I’m optimistic. Even though my node with the shard 0 stall just finished a fresh sync this weekend, I went ahead and deleted the shard data (again) and it’s currently syncing from scratch (again). Not quite halfway through the beacon block data, after ~4.5 hours. So still have some time before I’ll know if it can sync past block 169,583 on shard 0.
In the meantime, this did give me the opportunity to do a fun write-up about the sync behavior of Nodes.
Just read your topic, this is really awesome. To be honest, the core devs team is lacking of such a neat explanation to the community. Probably, our post is quite technical, isn’t it?

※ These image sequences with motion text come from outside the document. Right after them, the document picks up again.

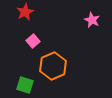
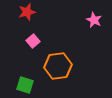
red star: moved 2 px right; rotated 12 degrees clockwise
pink star: moved 2 px right
orange hexagon: moved 5 px right; rotated 16 degrees clockwise
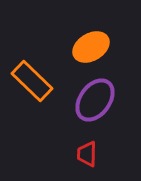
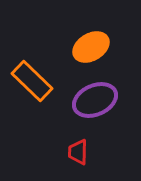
purple ellipse: rotated 30 degrees clockwise
red trapezoid: moved 9 px left, 2 px up
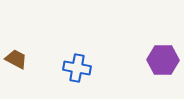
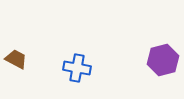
purple hexagon: rotated 16 degrees counterclockwise
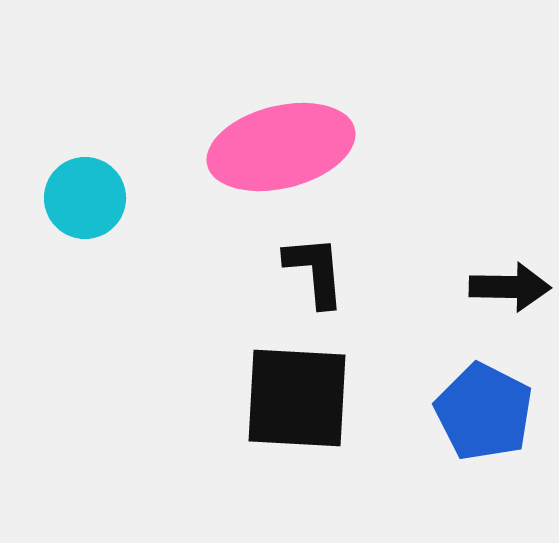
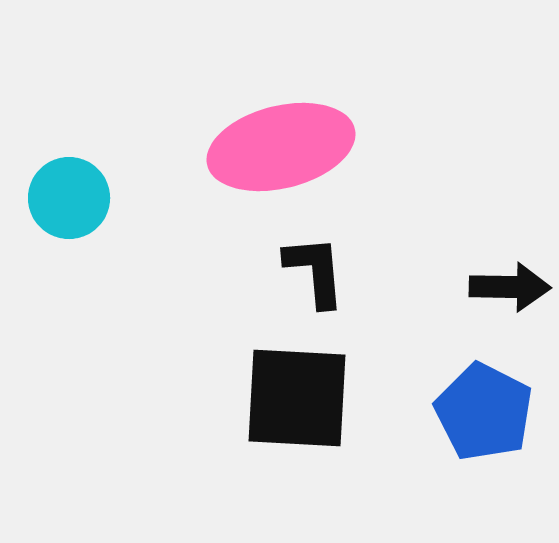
cyan circle: moved 16 px left
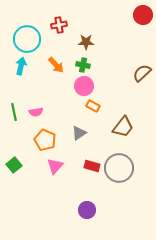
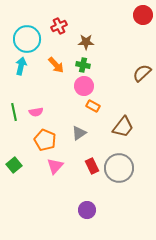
red cross: moved 1 px down; rotated 14 degrees counterclockwise
red rectangle: rotated 49 degrees clockwise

As a pnode owner I have no ability to check code, I plug and play. What are my options on dealing with the stalled status, it has stalled the last two times it made committee. I am running the Latest version on both pnodes so I don’t know why I am stalled
So in viewing thriftinkid’s nodes we do not see any external issue from the docker commands. If we don’t have the public validator key (BLS) then we are not able to see this stall issue. How can the stall issue be identified without going into the monitoring tool?
Next question is if the node is in pending but stalled will the node fix the stall issue and go into committee or just stay stalled?
Which then brings up the question, if it’s stalled in pending state, if the vnode is stopped the data cleared and restarted will that cause it to fall out of pending?